Ok, I will bite. Those who know me knows that I am not a .NET person by any means. But for a large number of concurrent lightweight threads (with the computing threads and I guess the arbitrage opportunity seeking threads), I would think some language constructs like "coroutines" maybe close to the desired goal. I am currently using a customized version of coroutines (libpcl with stack jumps for anyone that cares) along with my thread pool library in production platform, and it has yielded significant performance improvements (over simple "green-ish" threads). I believe MSFT calls coroutines "Fibers" under the .NET, but that's about the extent of my knowledge there.

For those of you who are not familiar with coroutines (other than the original Don Knuth's definition), lookup the Wikipedia entry. I think of it as a concurrency semantics free (as concurrency is implied in the "Yield" operation) cooperative execution, which, incidentally (!), works quite well for data processing, analytics generating, etc.

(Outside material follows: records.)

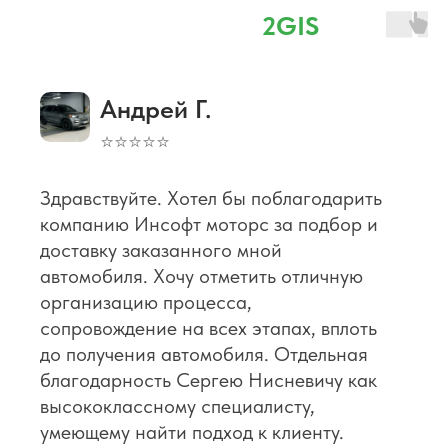
⭐ 4,8 наш рейтинг в
2GIS
Андрей Г.
⭐⭐⭐⭐⭐
Здравствуйте. Хотел бы поблагодарить
компанию Инсофт моторс за подбор и
доставку заказанного мной
автомобиля. Хочу отметить отличную
организацию процесса,
сопровождение на всех этапах, вплоть
до получения автомобиля. Отдельная
благодарность Сергею Нисневичу как
высококлассному специалисту,
умеющему найти подход к клиенту.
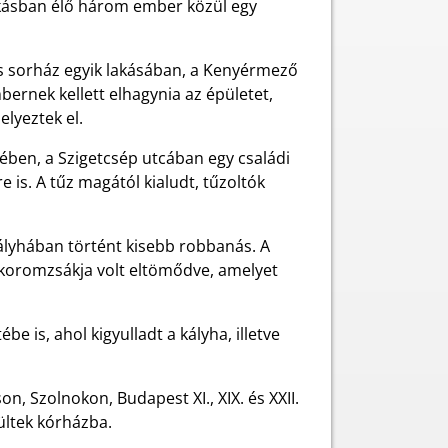
lakásban élő három ember közül egy
os sorház egyik lakásában, a Kenyérmező
mbernek kellett elhagynia az épületet,
lyeztek el.
tében, a Szigetcsép utcában egy családi
e is. A tűz magától kialudt, tűzoltók
lyhában történt kisebb robbanás. A
y koromzsákja volt eltömődve, amelyet
e is, ahol kigyulladt a kályha, illetve
, Szolnokon, Budapest XI., XIX. és XXII.
ültek kórházba.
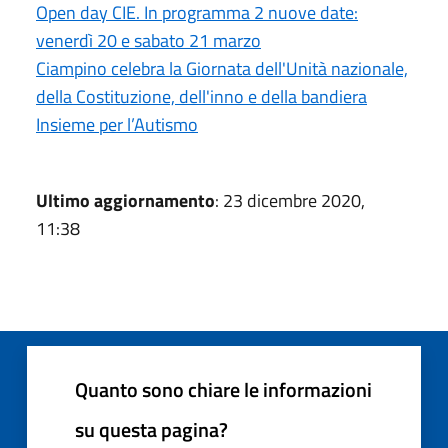
Open day CIE. In programma 2 nuove date:
venerdì 20 e sabato 21 marzo
Ciampino celebra la Giornata dell'Unità nazionale,
della Costituzione, dell'inno e della bandiera
Insieme per l’Autismo
Ultimo aggiornamento
: 23 dicembre 2020,
11:38
Quanto sono chiare le informazioni
su questa pagina?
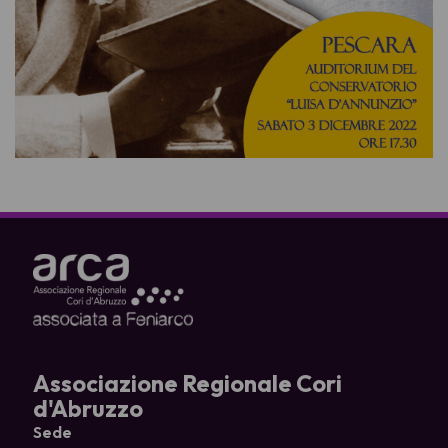
Associazione Regionale Cori
d'Abruzzo
Sede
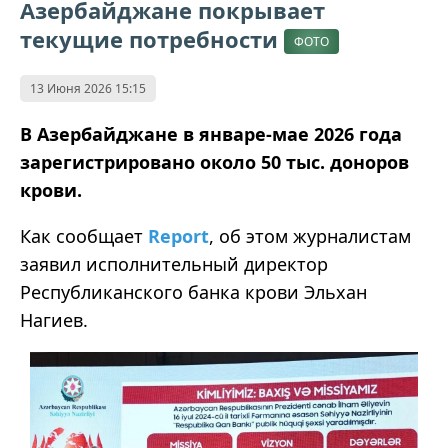
Азербайджане покрывает
текущие потребности
ФОТО
13 Июня 2026 15:15
В Азербайджане в январе-мае 2026 года
зарегистрировано около 50 тыс. доноров
крови.
Как сообщает
Report
, об этом журналистам
заявил исполнительный директор
Республиканского банка крови Эльхан
Нагиев.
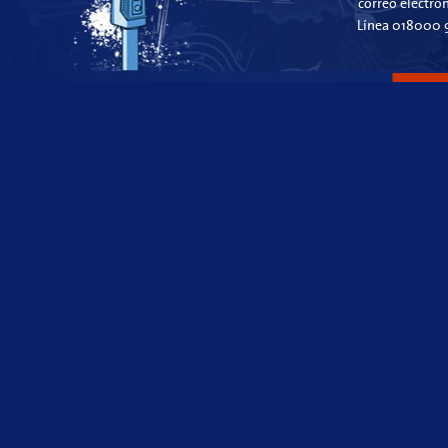
correo electró
Línea 018000 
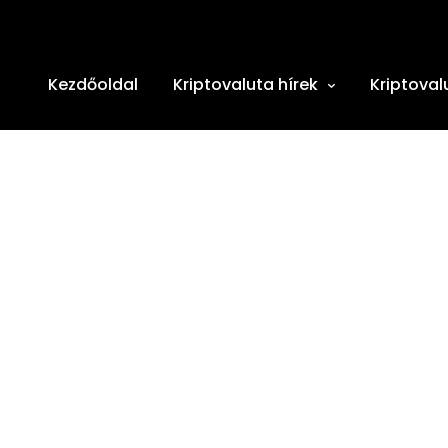
Kezdőoldal
Kriptovaluta hírek
Kriptoval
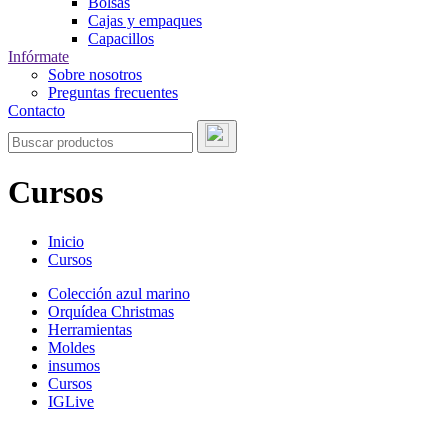
Bolsas
Cajas y empaques
Capacillos
Infórmate
Sobre nosotros
Preguntas frecuentes
Contacto
Cursos
Inicio
Cursos
Colección azul marino
Orquídea Christmas
Herramientas
Moldes
insumos
Cursos
IGLive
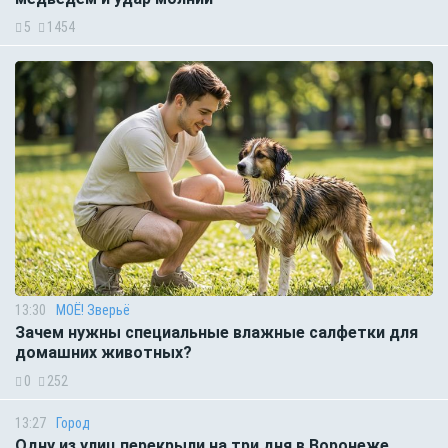
5
1454
13:30
МОЁ! Зверьё
Зачем нужны специальные влажные салфетки для
домашних животных?
0
252
13:27
Город
Одну из улиц перекрыли на три дня в Воронеже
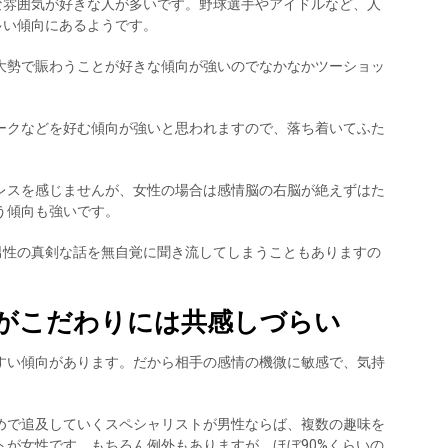
な雰囲気が好きな人が多いです。野球選手やアイドルなど、人
多い傾向にあるようです。
大勢で賑わうことが好きな傾向が強いのでなかなかツーショッ
ークなどを好む傾向が強いと思われますので、落ち着いてふた
。
レスを感じませんが、女性の場合は感情脳の右脳が絶えずはた
う傾向も強いです。
男性の真剣な話を無自覚に聞き流してしまうこともありますの
がこだわりには共感しづらい
すい傾向があります。だから相手の感情の機微に敏感で、気持
めで追及していくスペシャリストが男性ならば、複数の趣味を
トが女性です。もちろん例外もありますが、ほぼ90%くらいの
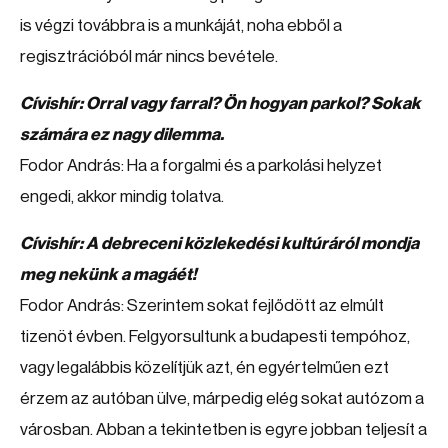
is végzi továbbra is a munkáját, noha ebből a
regisztrációból már nincs bevétele.
Cívishír: Orral vagy farral? Ön hogyan parkol? Sokak
számára ez nagy dilemma.
Fodor András: Ha a forgalmi és a parkolási helyzet
engedi, akkor mindig tolatva.
Cívishír: A debreceni közlekedési kultúráról mondja
meg nekünk a magáét!
Fodor András: Szerintem sokat fejlődött az elmúlt
tizenöt évben. Felgyorsultunk a budapesti tempóhoz,
vagy legalábbis közelítjük azt, én egyértelműen ezt
érzem az autóban ülve, márpedig elég sokat autózom a
városban. Abban a tekintetben is egyre jobban teljesít a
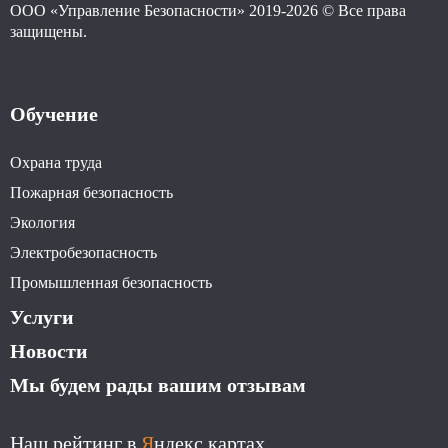
ООО «Управление Безопасности» 2019-2026 © Все права
защищены.
Обучение
Охрана труда
Пожарная безопасность
Экология
Электробезопасность
Промышленная безопасность
Услуги
Новости
Мы будем рады вашим отзывам
Наш рейтинг в
Я
ндекс картах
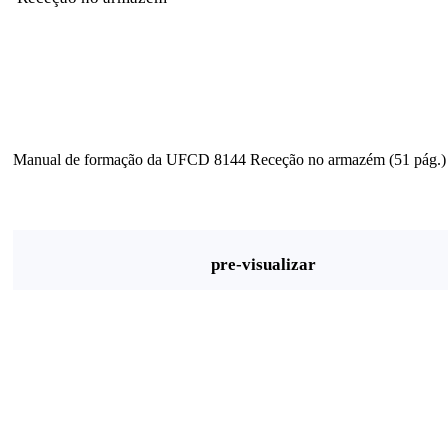
Manual de formação da UFCD 8144 Receção no armazém (51 pág.)
pre-visualizar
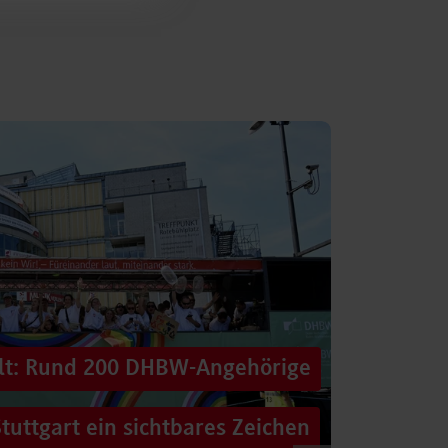
alt: Rund 200 DHBW-Angehörige
tuttgart ein sichtbares Zeichen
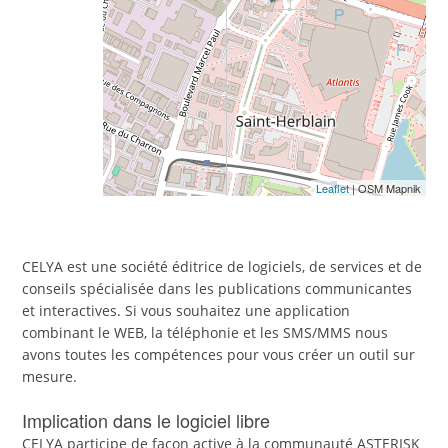
Leaflet
| OSM Mapnik
CELYA est une société éditrice de logiciels, de services et de
conseils spécialisée dans les publications communicantes
et interactives. Si vous souhaitez une application
combinant le WEB, la téléphonie et les SMS/MMS nous
avons toutes les compétences pour vous créer un outil sur
mesure.
Implication dans le logiciel libre
CELYA participe de façon active à la communauté ASTERISK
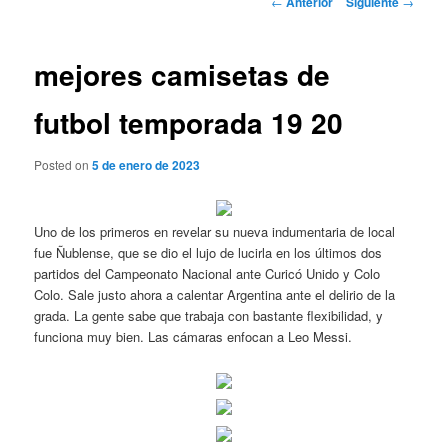
←
Anterior
Siguiente
→
de
entradas
mejores camisetas de
futbol temporada 19 20
Posted on
5 de enero de 2023
Uno de los primeros en revelar su nueva indumentaria de local
fue Ñublense, que se dio el lujo de lucirla en los últimos dos
partidos del Campeonato Nacional ante Curicó Unido y Colo
Colo. Sale justo ahora a calentar Argentina ante el delirio de la
grada. La gente sabe que trabaja con bastante flexibilidad, y
funciona muy bien. Las cámaras enfocan a Leo Messi.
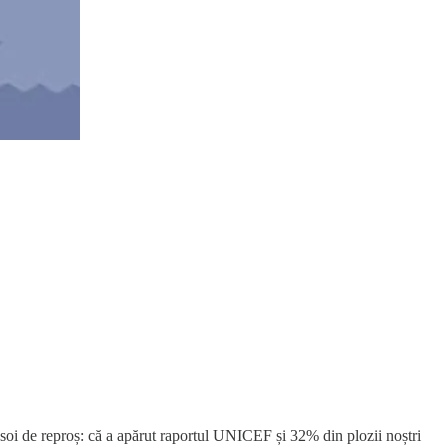
soi de reproș: că a apărut raportul UNICEF și 32% din plozii noștri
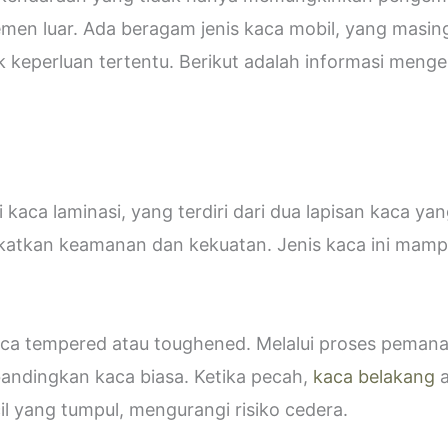
emen luar. Ada beragam jenis kaca mobil, yang masin
eperluan tertentu. Berikut adalah informasi mengen
kaca laminasi, yang terdiri dari dua lapisan kaca ya
katkan keamanan dan kekuatan. Jenis kaca ini ma
 kaca tempered atau toughened. Melalui proses peman
bandingkan kaca biasa. Ketika pecah,
kaca belakang
a
 yang tumpul, mengurangi risiko cedera.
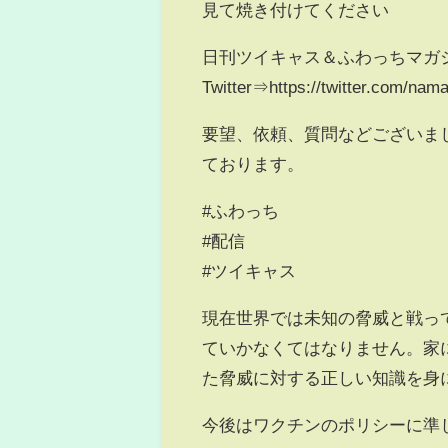
見て焼き付けてください
日刊ツイキャス＆ふわっちマガ
Twitter⇒https://twitter.com/na
要望、依頼、質問などございま
ております。
#ふわっち
#配信
#ツイキャス
現在世界では未知の脅威と戦っ
ていかなくてはなりません。家
た脅威に対する正しい知識を身
今後はワクチンのポリシーに準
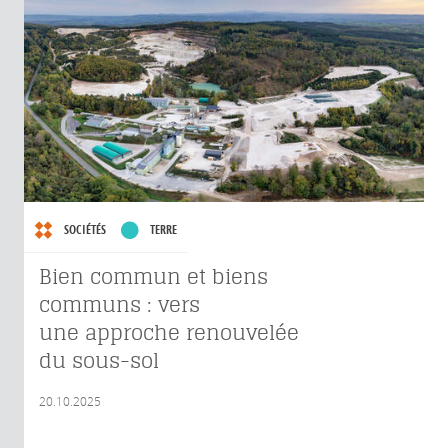
SOCIÉTÉS
TERRE
Bien commun et biens
communs : vers
une approche renouvelée
du sous-sol
20.10.2025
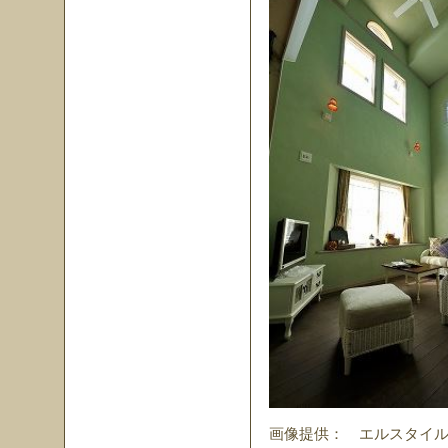
画像提供： エルスタイ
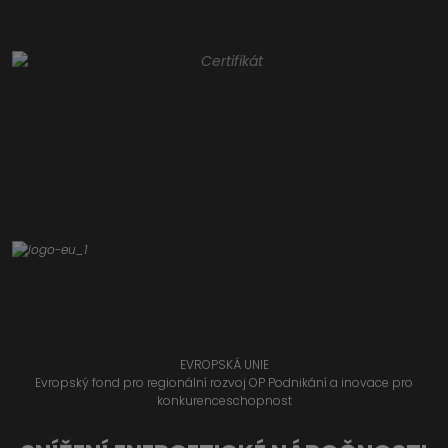
EVROPSKÁ UNIE
Evropský fond pro regionální rozvoj OP Podnikání a inovace pro
konkurenceschopnost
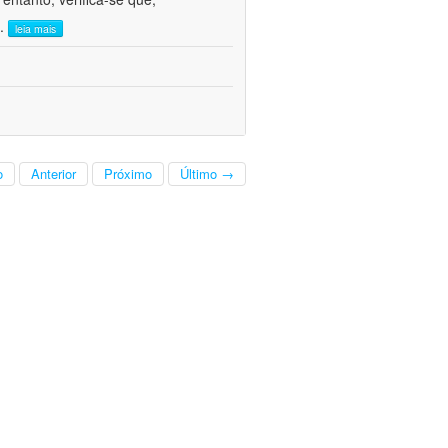
..
leia mais
o
Anterior
Próximo
Último →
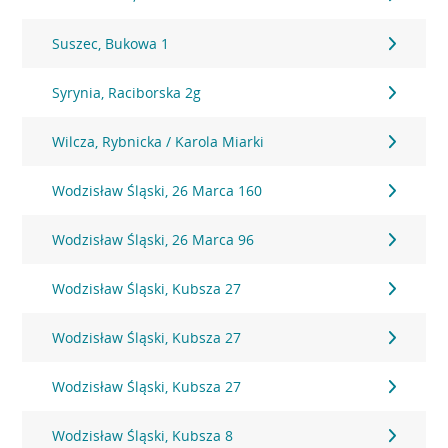
Suszec, Bukowa 1
Syrynia, Raciborska 2g
Wilcza, Rybnicka / Karola Miarki
Wodzisław Śląski, 26 Marca 160
Wodzisław Śląski, 26 Marca 96
Wodzisław Śląski, Kubsza 27
Wodzisław Śląski, Kubsza 27
Wodzisław Śląski, Kubsza 27
Wodzisław Śląski, Kubsza 8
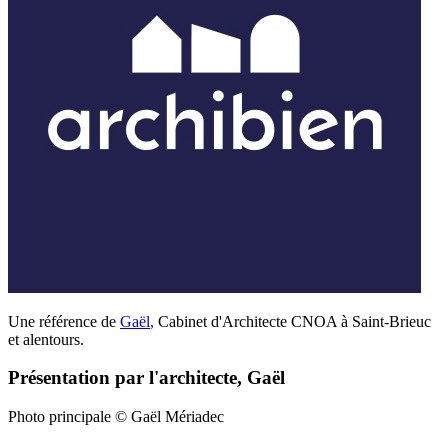
Une référence de
Gaël
,
Cabinet d'Architecte CNOA à Saint-Brieuc
et alentours.
Présentation par l'architecte, Gaël
Photo principale © Gaël Mériadec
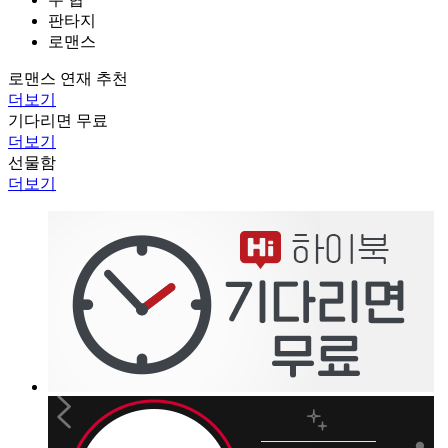
판타지
로맨스
로맨스 연재 추천
더보기
기다리면 무료
더보기
선물함
더보기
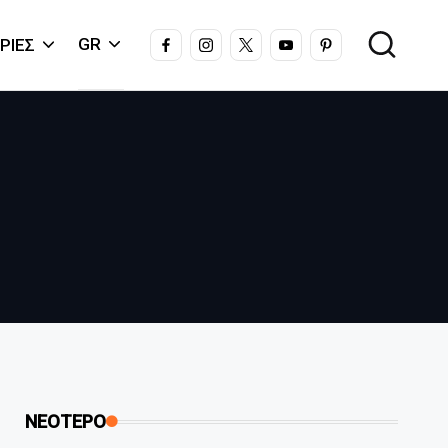
FACEBOOK
INSTAGRAM
X
YOUTUBE
PINTEREST
GR
ΡΊΕΣ
ΝΕΟΤΕΡΟ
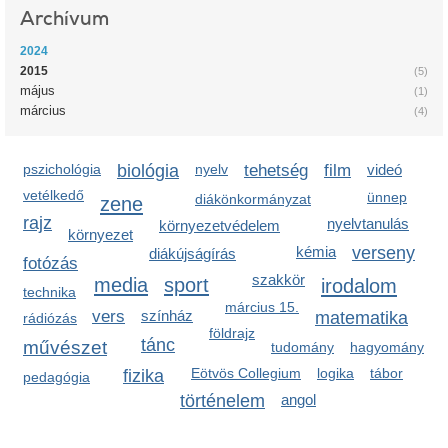
Archívum
2024
2015
(5)
május
(1)
március
(4)
pszichológia
biológia
nyelv
tehetség
film
videó
vetélkedő
ünnep
diákönkormányzat
zene
rajz
nyelvtanulás
környezetvédelem
környezet
kémia
verseny
diákújságírás
fotózás
szakkör
media
sport
irodalom
technika
március 15.
vers
színház
matematika
rádiózás
földrajz
tánc
művészet
tudomány
hagyomány
Eötvös Collegium
logika
tábor
fizika
pedagógia
történelem
angol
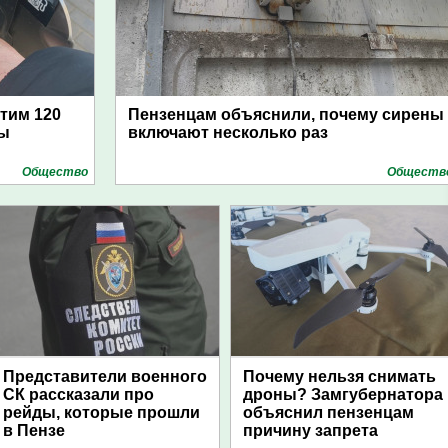
атим 120
Пензенцам объяснили, почему сирены
цы
включают несколько раз
Общество
Обществ
Представители военного
Почему нельзя снимать
СК рассказали про
дроны? Замгубернатора
рейды, которые прошли
объяснил пензенцам
в Пензе
причину запрета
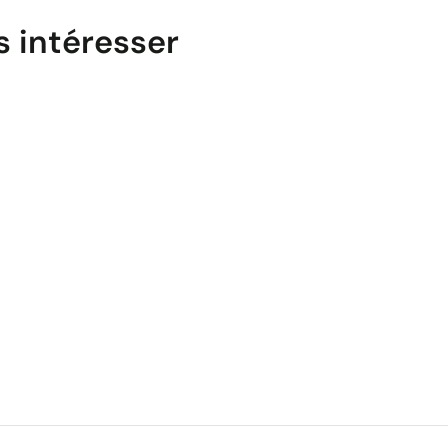
s intéresser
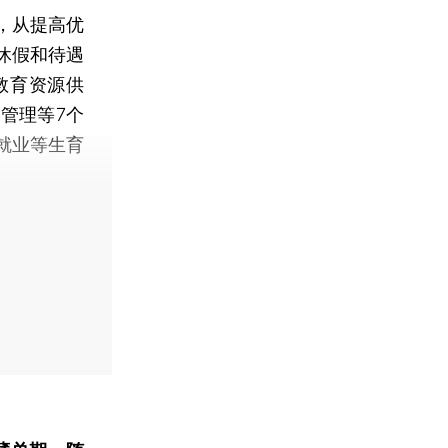
，从提高优
休假和待遇
教育资源供
管理等7个
就业等生育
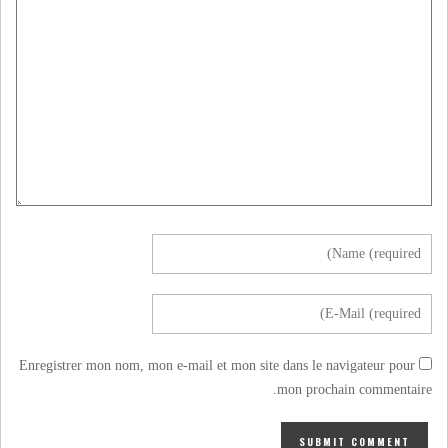
Enregistrer mon nom, mon e-mail et mon site dans le navigateur pour
mon prochain commentaire.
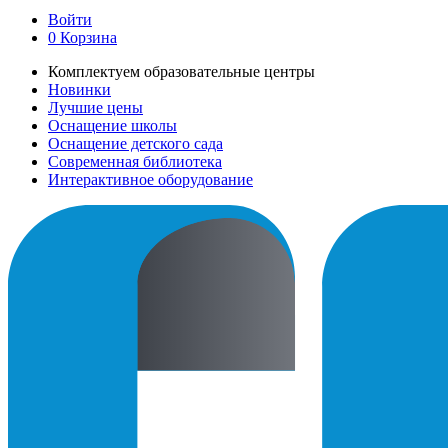
Войти
0
Корзина
Комплектуем образовательные центры
Новинки
Лучшие цены
Оснащение школы
Оснащение детского сада
Современная библиотека
Интерактивное оборудование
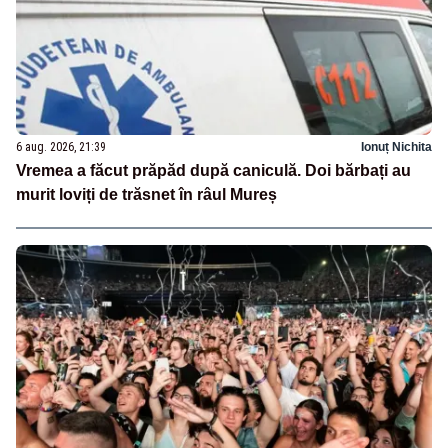
6 aug. 2026, 21:39
Ionuț Nichita
Vremea a făcut prăpăd după caniculă. Doi bărbați au
murit loviți de trăsnet în râul Mureș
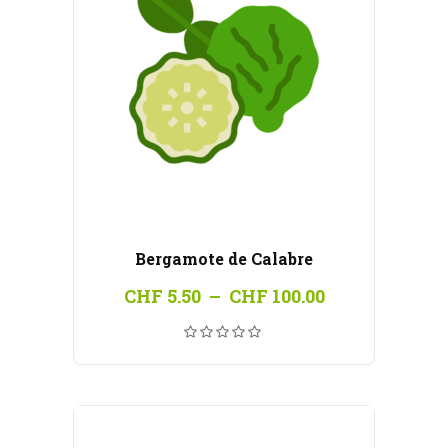
Bergamote de Calabre
Plage
CHF
5.50
–
CHF
100.00
de
prix :
CHF 5.50
à
CHF 100.00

amazingIndustry · May 6, 2012

Re .Net there are plenty public sites out there that published performance results that show that task switching and generally running light-weight work on tasks rather than generating threads is always advantageous in terms of resource allocation and computational efficiency. I am not sure about the term "fibers" and thus cannot comment but my understanding of "coroutines" is a concept that was implemented through the arrival of task programming (at least in .Net). Note that most coroutine libraries date back to 2002-2003 when .Net was at 2.0.

It is very easy for anyone to run a performance comparison by starting up n-number threads and have them operate as worker threads and then trying to solve the same problem using tasks. The new Async CTP framework is terrific because it is very logical and the beauty of it is that it requires minimal code changes though I always recommend to think parallelism/concurrency at design time, its not optimal to try to squeeze sequential code into a concurrent framework through code changes.

Quote from rufus_4000:

Ok, I will bite. Those who know me knows that I am not a .NET person by any means. But for a large number of concurrent lightweight threads (with the computing threads and I guess the arbitrage opportunity seeking threads), I would think some language constructs like "coroutines" maybe close to the desired goal. I am currently using a customized version of coroutines (libpcl with stack jumps for anyone that cares) along with my thread pool library in production platform, and it has yielded significant performance improvements (over simple "green-ish" threads). I believe MSFT calls coroutines "Fibers" under the .NET, but that's about the extent of my knowledge there.

For those of you who are not familiar with coroutines (other than the original Don Knuth's definition), lookup the Wikipedia entry. I think of it as a concurrency semantics free (as concurrency is implied in the "Yield" operation) cooperative execution, which, incidentally (!), works quite well for data processing, analytics generating, etc.